Bitcoin's correction driven by hedge funds and the long squeeze
The $10 billion repayment to former Mt.Gox customers was the most talked about news in crypto this week. Leaning on the impact of Mt.Gox, opponents of cryptocurrency rushed to declare the beginning of bear season. Economist Peter Schiff sneered at ETF buyers who favoured Bitcoin:
Mt.Gox Bitcoins haven't even been returned yet, and Bitcoin ETF buyers are already recording a 24% drop against gold... How long will it be before they realise they have made a mistake?
However, this is based on a superficial view of the nature of pricing. We explained why refunding Mt.Gox customers will not have long-term negative consequences. Today, we'll explain the reasons for the correction.
The first, which is to be expected, is profit-taking when a new record-high price is reached. For example, long-term holder whales set a record by selling $1.2 billion worth of coins over two weeks in June.

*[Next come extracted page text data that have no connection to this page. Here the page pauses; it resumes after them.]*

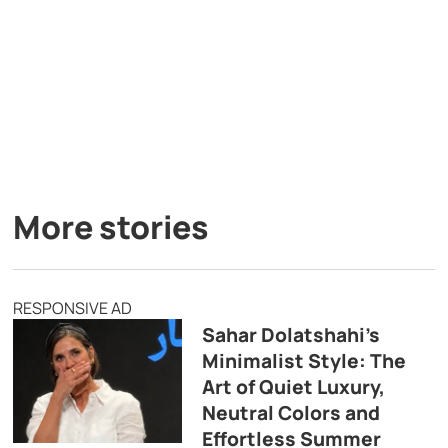
More stories
RESPONSIVE AD
Sahar Dolatshahi’s
Minimalist Style: The
Art of Quiet Luxury,
Neutral Colors and
Effortless Summer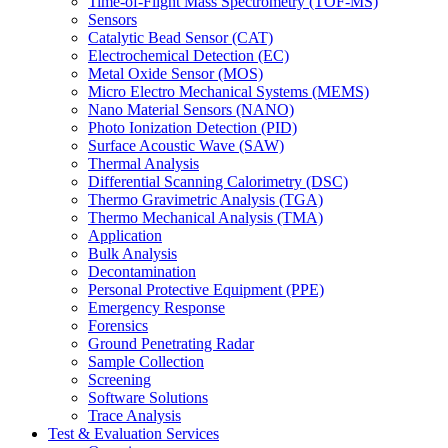
Time-of-Flight Mass Spectrometry (TOF-MS)
Sensors
Catalytic Bead Sensor (CAT)
Electrochemical Detection (EC)
Metal Oxide Sensor (MOS)
Micro Electro Mechanical Systems (MEMS)
Nano Material Sensors (NANO)
Photo Ionization Detection (PID)
Surface Acoustic Wave (SAW)
Thermal Analysis
Differential Scanning Calorimetry (DSC)
Thermo Gravimetric Analysis (TGA)
Thermo Mechanical Analysis (TMA)
Application
Bulk Analysis
Decontamination
Personal Protective Equipment (PPE)
Emergency Response
Forensics
Ground Penetrating Radar
Sample Collection
Screening
Software Solutions
Trace Analysis
Test & Evaluation Services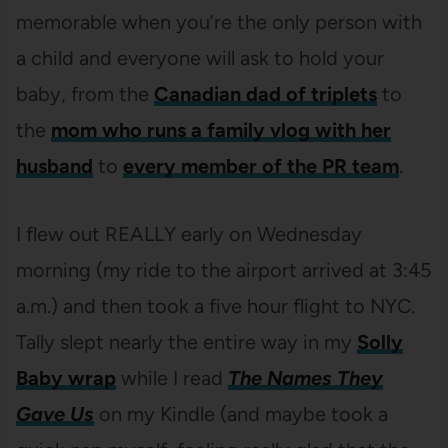
memorable when you’re the only person with
a child and everyone will ask to hold your
baby, from the
Canadian dad of triplets
to
the
mom who runs a family vlog with her
husband
to
every member of the PR team
.
I flew out REALLY early on Wednesday
morning (my ride to the airport arrived at 3:45
a.m.) and then took a five hour flight to NYC.
Tally slept nearly the entire way in my
Solly
Baby wrap
while I read
The Names They
Gave Us
on my Kindle (and maybe took a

The second reason lies in the 'long squeeze,' where excessive optimism in the derivatives market leads to an overabundance of long margin positions (and an increase in the funding rate), and a drop in price triggers a cascade of liquidations. Over the past day, $157 million worth of bullish positions were forcibly liquidated.
The third is driven by hedge funds selling Bitcoin on the spot market. As long as the price remained near highs and traders predominantly opened long positions, arbitrage trading flourished. Hedge funds sold futures contracts on the CME and bought coins on the spot market (including through ETFs) for the same amount. The positive funding rate (the difference in value between the contract and the underlying asset) generated the income.
As soon as the funding rate reverted to neutral, hedge funds began rebalancing positions (closing futures contracts and selling Bitcoin on the spot market).
Now the market is returning to equilibrium, as long-term holders have reduced profit-taking, overheating in the derivatives market is no longer an issue, hedge funds have reduced their spot market sales, and scared investors have 'digested' the news of Mt.Gox's impact.
After a protracted seven-day sell-off, Bitcoin ETFs saw an inflow of $31 million on 25 June.